Measuring time, sure. A lot of stuff. It can do anything (related to waiting for a period of time).
But does an initial use come to mind?
You have to think about it – aha eggs! Or you have to learn it. Ultimate the sand timer is abstract.
Like an empty ChatGPT window?
AI can do anything too.
But I opened my ChatGPT just now, and look how hard they work to give you ideas of what to do. Mine suggests: Write an email, create a painting, give me ideas…

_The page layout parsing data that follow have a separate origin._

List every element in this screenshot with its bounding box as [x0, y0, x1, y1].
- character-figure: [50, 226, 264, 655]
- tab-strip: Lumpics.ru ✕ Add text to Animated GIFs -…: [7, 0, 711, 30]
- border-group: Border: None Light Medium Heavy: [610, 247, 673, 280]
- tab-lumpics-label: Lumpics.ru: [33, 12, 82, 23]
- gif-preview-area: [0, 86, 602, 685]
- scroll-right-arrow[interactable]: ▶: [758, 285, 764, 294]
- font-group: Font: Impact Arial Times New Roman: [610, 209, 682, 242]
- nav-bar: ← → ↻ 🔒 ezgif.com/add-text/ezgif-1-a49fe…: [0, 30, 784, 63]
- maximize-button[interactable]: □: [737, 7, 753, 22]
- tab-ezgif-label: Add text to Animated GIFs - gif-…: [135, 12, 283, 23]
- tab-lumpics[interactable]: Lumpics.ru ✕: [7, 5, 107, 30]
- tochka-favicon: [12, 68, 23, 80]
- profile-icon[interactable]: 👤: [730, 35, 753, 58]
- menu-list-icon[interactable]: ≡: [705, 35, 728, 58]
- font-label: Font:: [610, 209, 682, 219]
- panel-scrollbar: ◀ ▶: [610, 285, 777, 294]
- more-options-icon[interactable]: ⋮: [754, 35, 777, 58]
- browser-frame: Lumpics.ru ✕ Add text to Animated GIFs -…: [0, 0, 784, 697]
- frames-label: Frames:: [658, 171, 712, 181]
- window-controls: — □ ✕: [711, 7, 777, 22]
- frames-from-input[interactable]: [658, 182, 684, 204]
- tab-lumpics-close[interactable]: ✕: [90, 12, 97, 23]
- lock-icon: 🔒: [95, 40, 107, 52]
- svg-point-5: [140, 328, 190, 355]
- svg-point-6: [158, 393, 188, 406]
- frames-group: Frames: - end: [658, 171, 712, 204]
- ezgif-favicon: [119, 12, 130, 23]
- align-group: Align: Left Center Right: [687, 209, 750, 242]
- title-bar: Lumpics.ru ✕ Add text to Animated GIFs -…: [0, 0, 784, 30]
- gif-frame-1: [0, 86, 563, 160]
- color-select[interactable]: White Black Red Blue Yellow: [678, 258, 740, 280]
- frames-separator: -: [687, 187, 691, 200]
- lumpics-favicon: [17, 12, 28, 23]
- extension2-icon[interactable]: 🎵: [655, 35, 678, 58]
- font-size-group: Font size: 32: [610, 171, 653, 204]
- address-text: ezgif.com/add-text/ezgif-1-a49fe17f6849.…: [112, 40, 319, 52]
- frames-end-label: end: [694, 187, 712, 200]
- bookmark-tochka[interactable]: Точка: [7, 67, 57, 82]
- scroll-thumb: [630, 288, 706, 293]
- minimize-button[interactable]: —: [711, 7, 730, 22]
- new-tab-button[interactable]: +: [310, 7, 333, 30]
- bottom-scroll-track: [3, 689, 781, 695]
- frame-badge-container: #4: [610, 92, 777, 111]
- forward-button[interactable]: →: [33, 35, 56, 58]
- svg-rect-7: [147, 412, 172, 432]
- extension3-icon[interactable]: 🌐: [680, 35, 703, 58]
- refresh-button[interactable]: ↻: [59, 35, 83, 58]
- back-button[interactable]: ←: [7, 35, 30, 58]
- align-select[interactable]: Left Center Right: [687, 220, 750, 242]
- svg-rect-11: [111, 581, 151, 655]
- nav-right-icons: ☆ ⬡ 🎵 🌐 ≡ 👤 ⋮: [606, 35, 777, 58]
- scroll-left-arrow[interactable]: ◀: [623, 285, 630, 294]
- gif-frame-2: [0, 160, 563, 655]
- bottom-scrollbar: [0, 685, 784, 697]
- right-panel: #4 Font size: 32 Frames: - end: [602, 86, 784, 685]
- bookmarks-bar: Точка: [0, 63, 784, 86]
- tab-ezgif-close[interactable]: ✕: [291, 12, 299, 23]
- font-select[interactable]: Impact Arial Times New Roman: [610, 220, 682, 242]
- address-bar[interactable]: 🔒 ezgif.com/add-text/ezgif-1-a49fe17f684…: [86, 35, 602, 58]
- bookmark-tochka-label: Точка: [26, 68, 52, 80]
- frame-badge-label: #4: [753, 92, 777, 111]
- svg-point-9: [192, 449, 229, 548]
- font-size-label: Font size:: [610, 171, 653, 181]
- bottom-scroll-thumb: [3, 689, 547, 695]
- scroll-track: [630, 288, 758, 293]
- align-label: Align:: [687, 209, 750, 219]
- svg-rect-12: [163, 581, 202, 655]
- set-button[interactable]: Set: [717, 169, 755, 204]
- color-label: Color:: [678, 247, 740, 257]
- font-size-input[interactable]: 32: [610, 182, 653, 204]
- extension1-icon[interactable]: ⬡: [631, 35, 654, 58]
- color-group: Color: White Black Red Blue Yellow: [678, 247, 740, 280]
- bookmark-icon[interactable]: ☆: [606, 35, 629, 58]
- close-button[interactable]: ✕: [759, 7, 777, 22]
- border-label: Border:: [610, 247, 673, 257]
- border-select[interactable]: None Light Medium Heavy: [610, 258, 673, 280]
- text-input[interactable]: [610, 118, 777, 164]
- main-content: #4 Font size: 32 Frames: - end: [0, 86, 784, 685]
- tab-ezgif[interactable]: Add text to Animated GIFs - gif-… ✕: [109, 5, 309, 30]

If the hourglass timer were designed like that, they would print on the side:
For eggs
For rice
For pasta
For reminding me how long I have till my program is on.
So cumbersome.
Whereas!
The egg timer that is shaped like an egg.
Form follows function – but also where and when and how.
And then once you have timed your eggs, you have in your mind this new hammer of “timing” and you see immediately everything else you can time.
So another motivation for form is to imply the first context of use, even if - and especially if - the product can be re-purposed or adapted for other contexts by the end user, once they have internalised the function of it.
It is genius. I aspire to design a product this perfect.
The egg timer shaped like an egg was invented and patented by Lucio Oliveri in 1982. U.S. Design Patent No. D276,705 (expired).